The "General", our bald cyprus in nearly bald indeed on this blustery winter morn.

First it was Fake News,,,Now Fake Snowys...can you spot the imposter?

Freezing Snowy on the Broward

A freezing immature Baltimore Oriole vacations in "Sunny Florida"

Red-Bellied Woodpecker in a brief period of sunshine..

Invasion of the Ibis ..dozens of Juvenile Ibis feed in the neighborhood yards this time of year

Juvenile Ibis are brown at birth but gradually begin to turn white

Upon reaching maturity the Ibis turn nearly all white with some black tips on the wings and have blue eyes.

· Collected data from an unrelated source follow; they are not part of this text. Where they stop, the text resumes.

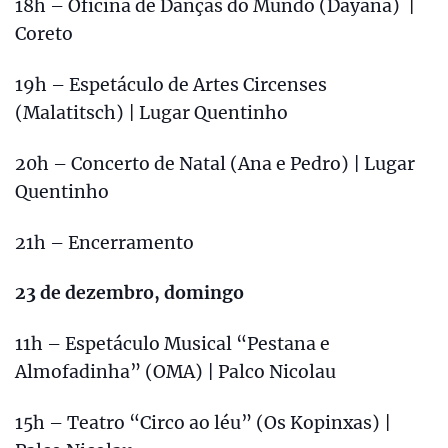
18h – Oficina de Danças do Mundo (Dayana) |
Coreto
19h – Espetáculo de Artes Circenses
(Malatitsch) | Lugar Quentinho
20h – Concerto de Natal (Ana e Pedro) | Lugar
Quentinho
21h – Encerramento
23 de dezembro, domingo
11h – Espetáculo Musical “Pestana e
Almofadinha” (OMA) | Palco Nicolau
15h – Teatro “Circo ao léu” (Os Kopinxas) |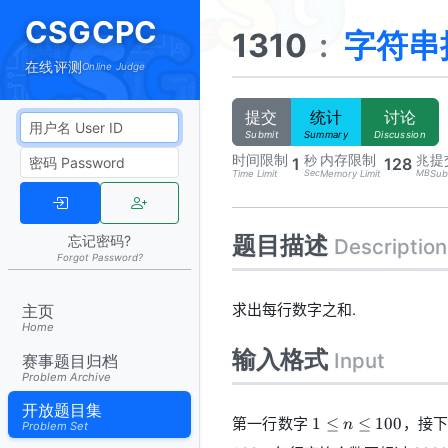
CSGCPC
1310
:
字符串
在线评测
Online Judge
提交
统计
讨论
Submit
Summary
Discussion
时间限制
内存限制
提
秒
兆
1
128
Sec
MB
Time Limit
Memory Limit
Sub
题目描述
忘记密码?
Description
Forgot Password?
求出每行数字之和.
主页
Home
输入格式
Input
赛事题目归档
Problem Archive
开放题目集
1
第一行数字
，接
1
≤
≤
100
n
Problem Set
\leq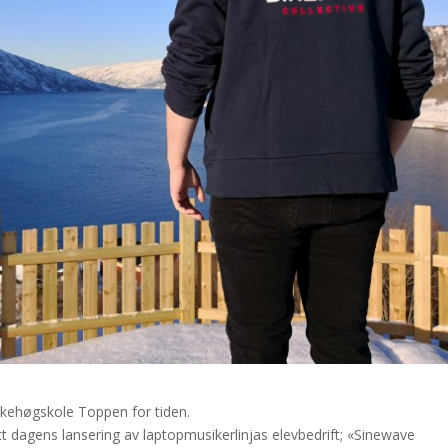
olkehøgskole Toppen for tiden.
tt dagens lansering av laptopmusikerlinjas elevbedrift; «Sinewave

Back off Mr Doohickey or I will doo doo on your car!

Drain the swamp...

     Happy New Year from Reflections. Hope you had a wonderful and safe New Years Eve celebration. The Editor and I struggled to stay awake to watch the ball drop again to bring in 2018 and by golly here it is already! The New Year is a time to look back and reflect for some,  a time to look ahead and face the future for others, but for me, to focus only on today.

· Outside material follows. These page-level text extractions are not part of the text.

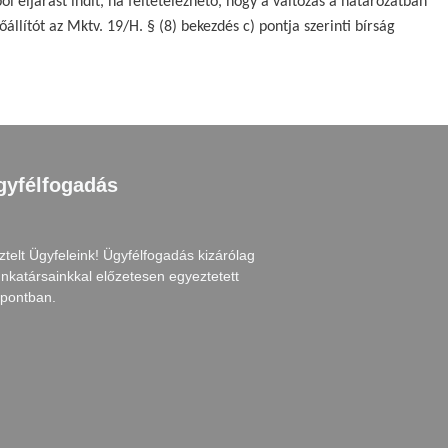
 eljárást indít, ha feltételezhető, hogy a változás a határozatban
lítót az Mktv. 19/H. § (8) bekezdés c) pontja szerinti bírság
gyfélfogadás
ztelt Ügyfeleink! Ügyfélfogadás kizárólag
nkatársainkkal előzetesen egyeztetett
őpontban.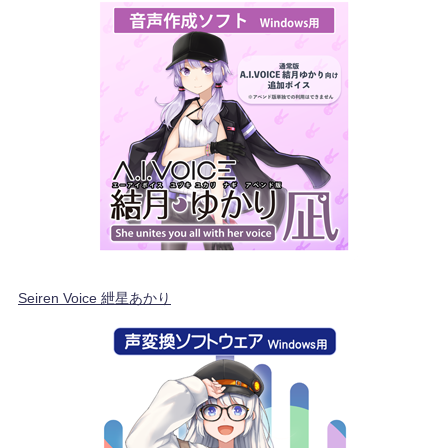
Seiren Voice 紲星あかり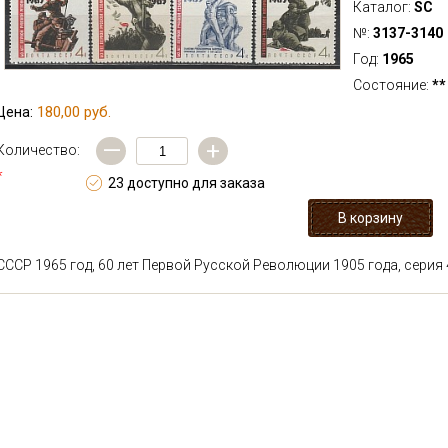
Каталог:
SC
№:
3137-3140
Год:
1965
Состояние:
**
180,00 руб.
Цена:
—
+
Количество:
*
23 доступно для заказа
СССР 1965 год, 60 лет Первой Русской Революции 1905 года, серия 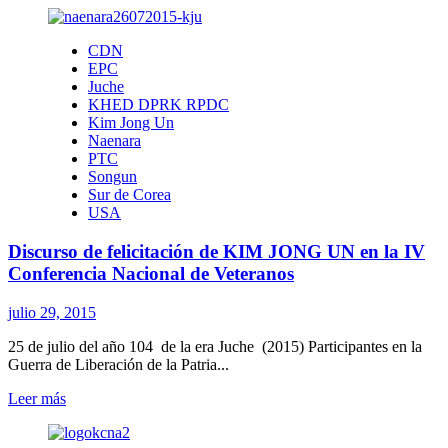
sobre
EE.UU.
CDN
debe
EPC
mostrar
Juche
su
KHED DPRK RPDC
«voluntad
Kim Jong Un
de
Naenara
diálogo»,
PTC
insiste
Songun
MINREX
Sur de Corea
USA
Discurso de felicitación de KIM JONG UN en la IV
Conferencia Nacional de Veteranos
julio 29, 2015
25 de julio del año 104 de la era Juche (2015) Participantes en la
Guerra de Liberación de la Patria...
Leer
Leer más
más
sobre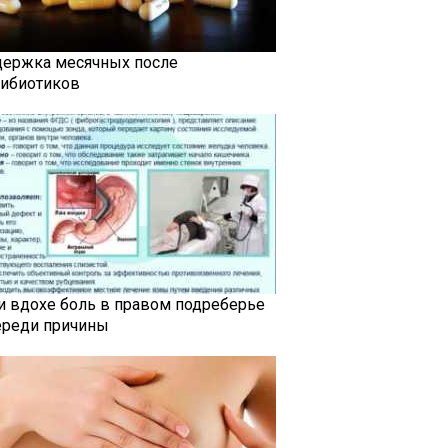
держка месячных после
тибиотиков
и вдохе боль в правом подреберье
ереди причины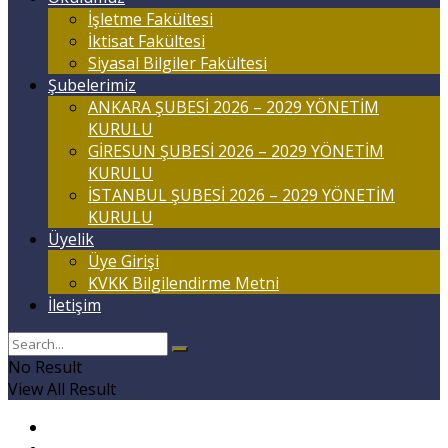
İşletme Fakültesi
İktisat Fakültesi
Siyasal Bilgiler Fakültesi
Şubelerimiz
ANKARA ŞUBESİ 2026 – 2029 YÖNETİM
KURULU
GİRESUN ŞUBESİ 2026 – 2029 YÖNETİM
KURULU
İSTANBUL ŞUBESİ 2026 – 2029 YÖNETİM
KURULU
Üyelik
Üye Girişi
KVKK Bilgilendirme Metni
İletişim
No Result
View All Result
Anasayfa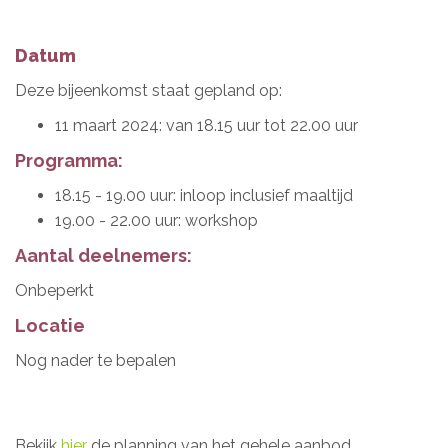
Datum
Deze bijeenkomst staat gepland op:
11 maart 2024: van 18.15 uur tot 22.00 uur
Programma:
18.15 - 19.00 uur: inloop inclusief maaltijd
19.00 - 22.00 uur: workshop
Aantal deelnemers:
Onbeperkt
Locatie
Nog nader te bepalen
Bekijk
hier
de planning van het gehele aanbod.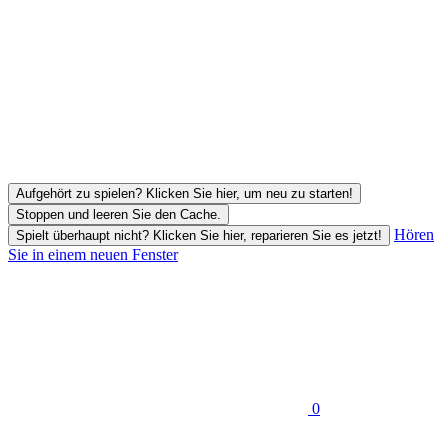
Aufgehört zu spielen? Klicken Sie hier, um neu zu starten!
Stoppen und leeren Sie den Cache.
Hören
Spielt überhaupt nicht? Klicken Sie hier, reparieren Sie es jetzt!
Sie in einem neuen Fenster
0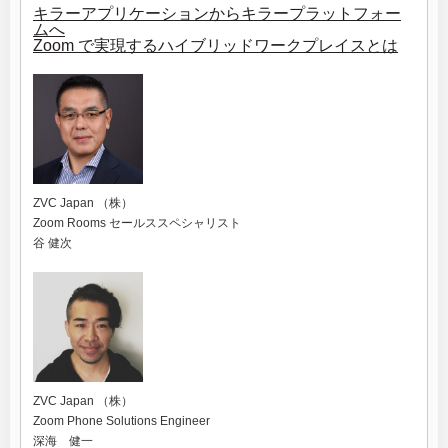
キラーアプリケーションからキラープラットフォー
ムへ
Zoom で実現するハイブリッドワークプレイスとは
ZVC Japan （株）
Zoom Rooms セールススペシャリスト
谷 健次
ZVC Japan （株）
Zoom Phone Solutions Engineer
深海 健一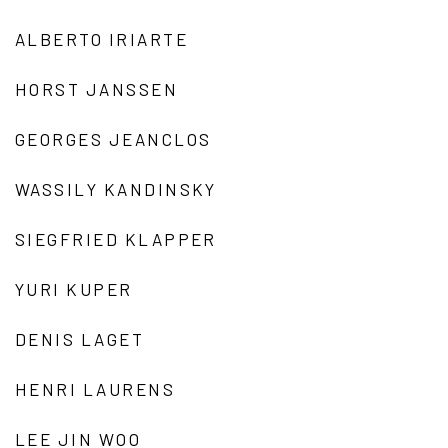
ALBERTO IRIARTE
HORST JANSSEN
GEORGES JEANCLOS
WASSILY KANDINSKY
SIEGFRIED KLAPPER
YURI KUPER
DENIS LAGET
HENRI LAURENS
LEE JIN WOO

     Here on the Broward there was a gathering on the dock. The birds heard the President’s promise to “Drain the Swamp”. Snowy Egrets, Little Blue Herons and Tricolored Herons gathered by the dozens to see the swamp drain and feed on the bounty. Actually they were waiting for the tide to go out and for the Hooded Mergansers to come in diving and feeding to stir up the minnows. Then it was every bird for itself. You all know that a stork brings in the New Year’s baby. I think 2018 is going to be ugly because the Wood Stork that brought it in sure is.  An Osprey landed in the neighbors yard with a fish. I grabbed the doohickey to try and capture a photo. Our (dumb) cat decided to have Osprey for breakfast and jumped the fence to capture it too. The Osprey was not impressed and flew off to enjoy its meal in peace. From the stern look on the Osprey, had I not been there, it may have grabbed the cat for breakfast instead.

     The Editor and I wish you a safe, healthy and Happy New Year in 2018. I wish to thank all my readers and friends for your support, feedback, and comments that keeps me inspired. Blessings, Harry

2018 is here..time to look back and reflect for some, time to look ahead for others..or focus on today

Old Man River the Great Blue Heron appears frozen in time..

The Birds of the Broward gather on the dock to see the swamp drained..

Low tide and the Hooded Mergansers stir up minnows for a New Years Eve feast!

A Wood Stork brings in the 2018 baby..hope it is not as ugly as the stork :)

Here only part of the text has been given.